I don't mean to be a downer in posting this piece, but it's impossible to ignore this ongoing story, it seems to me: despite the claims that gay people are being received more warmly in the Catholic church as Pope Francis models a kinder and gentler way of engaging people on the margins, the stories about the firing of gay employees of Catholic institutions continue to roll forth.
This story is from Sandusky Catholic High School, where music teacher Brian Panetta was recently forced to resign when he announced his engagement to his partner Nathan David. As Bob Shine states in his report for New Ways Ministry to which this link points, if you click the link "Employment Issues" at the bottom of the page, you'll discover a whole string of similar stories documenting how gay employees of Catholic institutions in the U.S. are being fired right and left of late--even as we're being told that we now live in a kinder and gentler church under Pope Francis.
The Sandusky story reminds me of the recent story in Indiana in which a United Methodist church that had a gay choir director (who was closeted) got a new minister who indicated that he was not "comfortable" with the gay choir director, and forced him to resign. In protest, 80% of the church's members left the church.
The witch-hunt against gay employees of church institutions is hardly confined to the Catholic church, though it's the Catholic component of the witch-hunt that predominantly concerns me, because I happen to be Catholic. And because I've felt the brutal, soul-wrenching edge of this behavior in my own life.
I'll frankly admit that I find these stories quite a downer. I find their continuation at a time in which we're being assured that we live in a much better church with the new pope quite a downer. Just as I find the deluge of talk of late by leading Catholic journalists of the center about how nothing will or can or should change in the church's teaching about this or any other matters under Pope Francis quite a downer.
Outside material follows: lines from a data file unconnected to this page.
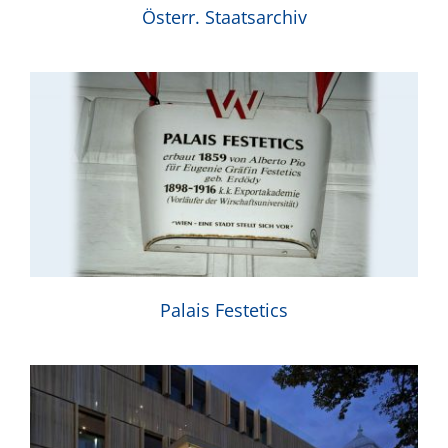
Österr. Staatsarchiv
Palais Festetics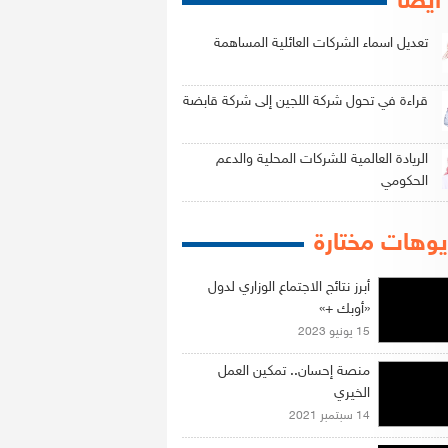
 أيضاً
تعديل اسماء الشركات العائلية المساهمة
قراءة في تحول شركة اللجين إلى شركة قابضة
الريادة العالمية للشركات المحلية والدعم
الحكومي
وهات مختارة
أبرز نتائج الاجتماع الوزاري لدول
«أوبك +»
15 يونيو 2023
منصة إحسان.. تمكين العمل
الخيري
14 سبتمبر 2021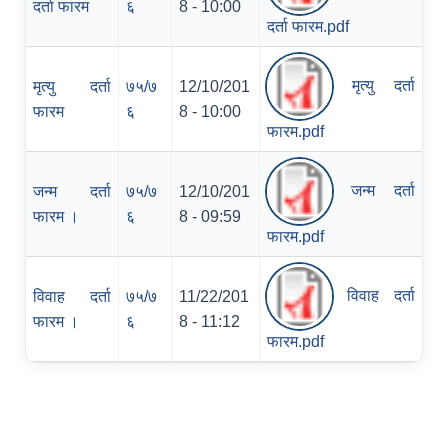
दर्ता फारम
६
8 - 10:00
दर्ता फारम.pdf
मृत्यु दर्ता
मृत्यु दर्ता
७५/७
12/10/201
फारम
६
8 - 10:00
फारम.pdf
जन्म दर्ता
जन्म दर्ता
७५/७
12/10/201
फारम ।
६
8 - 09:59
फारम.pdf
विवाह दर्ता
विवाह दर्ता
७५/७
11/22/201
फारम ।
६
8 - 11:12
फारम.pdf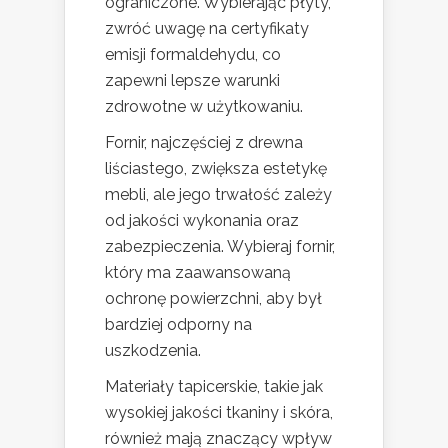
ograniczone. Wybierając płyty,
zwróć uwagę na certyfikaty
emisji formaldehydu, co
zapewni lepsze warunki
zdrowotne w użytkowaniu.
Fornir, najczęściej z drewna
liściastego, zwiększa estetykę
mebli, ale jego trwałość zależy
od jakości wykonania oraz
zabezpieczenia. Wybieraj fornir,
który ma zaawansowaną
ochronę powierzchni, aby był
bardziej odporny na
uszkodzenia.
Materiały tapicerskie, takie jak
wysokiej jakości tkaniny i skóra,
również mają znaczący wpływ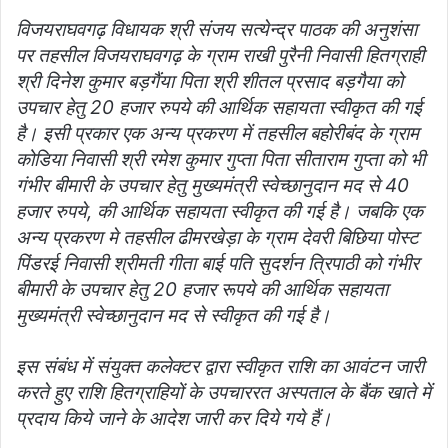
विजयराघवगढ़ विधायक श्री संजय सत्येन्द्र पाठक की अनुशंसा
पर तहसील विजयराघवगढ़ के ग्राम राखी पुरैनी निवासी हितग्राही
श्री दिनेश कुमार बड़गैंया पिता श्री शीतल प्रसाद बड़गैया को
उपचार हेतु 20 हजार रुपये की आर्थिक सहायता स्वीकृत की गई
है। इसी प्रकार एक अन्य प्रकरण में तहसील बहोरीबंद के ग्राम
कोडिया निवासी श्री रमेश कुमार गुप्ता पिता सीताराम गुप्ता को भी
गंभीर बीमारी के उपचार हेतु मुख्यमंत्री स्वेच्छानुदान मद से 40
हजार रुपये, की आर्थिक सहायता स्वीकृत की गई है। जबकि एक
अन्य प्रकरण मे तहसील ढीमरखेड़ा के ग्राम देवरी बिछिया पोस्ट
पिंडरई निवासी श्रीमती गीता बाई पति सुदर्शन त्रिपाठी को गंभीर
बीमारी के उपचार हेतु 20 हजार रूपये की आर्थिक सहायता
मुख्यमंत्री स्वेच्छानुदान मद से स्वीकृत की गई है।
इस संबंध में संयुक्त कलेक्टर द्वारा स्वीकृत राशि का आवंटन जारी
करते हुए राशि हितग्राहियों के उपचाररत अस्पताल के बैंक खाते में
प्रदाय किये जाने के आदेश जारी कर दिये गये हैं।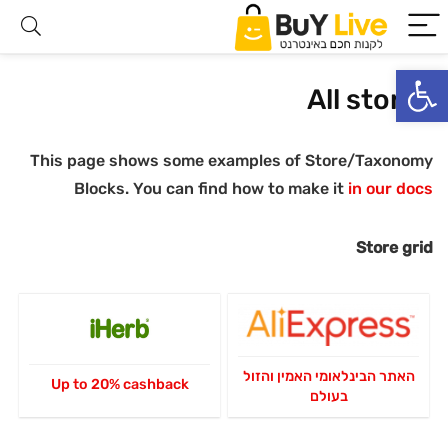
פתח סרגל נגישות
All stores
This page shows some examples of Store/Taxonomy
Blocks. You can find how to make it
in our docs
Store grid
האתר הבינלאומי האמין והזול
Up to 20% cashback
בעולם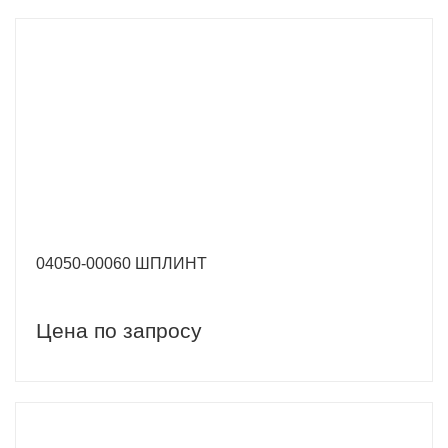
04050-00060 ШПЛИНТ
Цена по запросу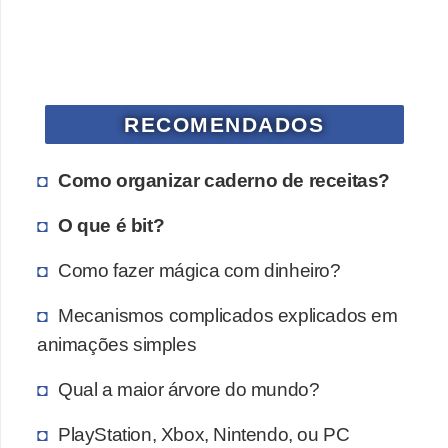
a
n
A
n
d
RECOMENDADOS
r
Como organizar caderno de receitas?
e
a
O que é bit?
s
Como fazer mágica com dinheiro?
G
T
Mecanismos complicados explicados em
A
animações simples
V
Qual a maior árvore do mundo?
D
PlayStation, Xbox, Nintendo, ou PC
i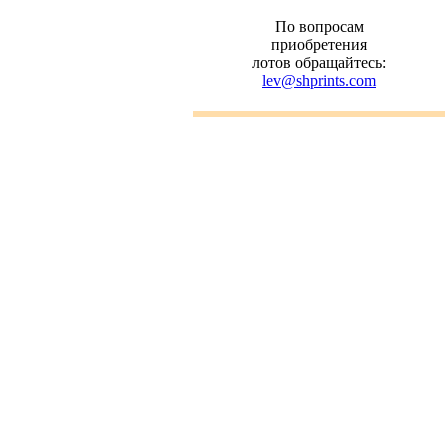
По вопросам
приобретения
лотов обращайтесь:
lev@shprints.com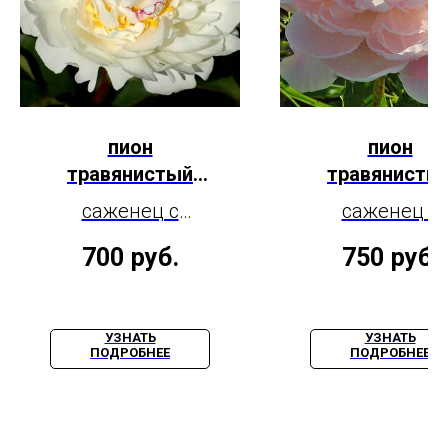
пион
пион
травянистый
травянисты
Боул де Неже
Президент
саженец с
саженец с
Вилсон
закрытой
закрытой
700
руб.
750
руб.
корневой
корневой
системой, 3-5
системой, 3-
почек
почек
УЗНАТЬ
УЗНАТЬ
ПОДРОБНЕЕ
ПОДРОБНЕЕ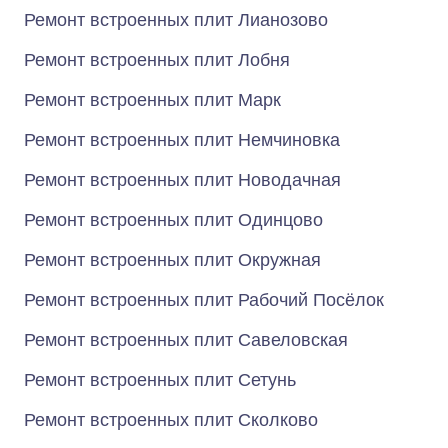
Ремонт встроенных плит Лианозово
Ремонт встроенных плит Лобня
Ремонт встроенных плит Марк
Ремонт встроенных плит Немчиновка
Ремонт встроенных плит Новодачная
Ремонт встроенных плит Одинцово
Ремонт встроенных плит Окружная
Ремонт встроенных плит Рабочий Посёлок
Ремонт встроенных плит Савеловская
Ремонт встроенных плит Сетунь
Ремонт встроенных плит Сколково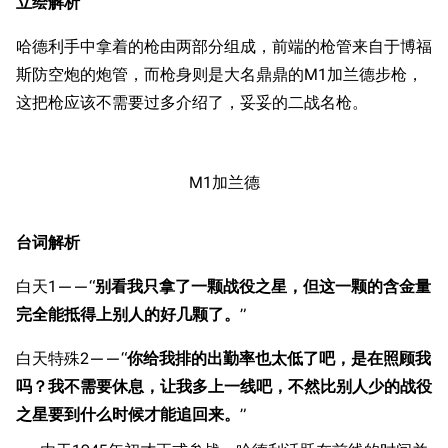
立绘解析
哈德利手中拿着的枪由两部分组成，前端的枪管来自于博福
斯防空炮的炮管，而枪身则是大名鼎鼎的M1加兰德步枪，
这把枪应该不需要过多介绍了，妥妥的二战名枪。
M1加兰德
台词解析
白天1——“
别看我只拿了一颗战役之星，但这一颗的含金量
完全能抵得上别人的好几颗了。
”
白天特殊2——“
你给我排的出勤率也太低了吧，是在照顾我
吗？我不需要休息，让我多上一线吧，不然比别人少的战役
之星要到什么时候才能追回来。
”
By leading Catholic journalists of the center who appear always to congratulate themselves on having had the good sense to be born near the center, or to have chosen it through their good behavior, good looks, charm, gender, proper sexual orientation, etc. . . . It's no accident that people who occupy the center, with all its unmerited power and privilege, imagine that they have earned the "rights" they take for granted at the center.
How that attitude fits Francis's call to us to think about those on the peripheries, or see things from the vantage point of those on the peripheries, is murky to me, though. And how the message of Francis about the center and the margins is best mediated to us by the same tired old centrists who have always mediated "the" Catholic message to the rest of us is equally mysterious to me.
Amidst much talk of change, there appears to be little effective change at all in my church, from where I stand. Not change affecting me and people like me, that is to say . . . .
The photo of Brian Panetta and Nathan David is from the New Ways Ministry article linked above.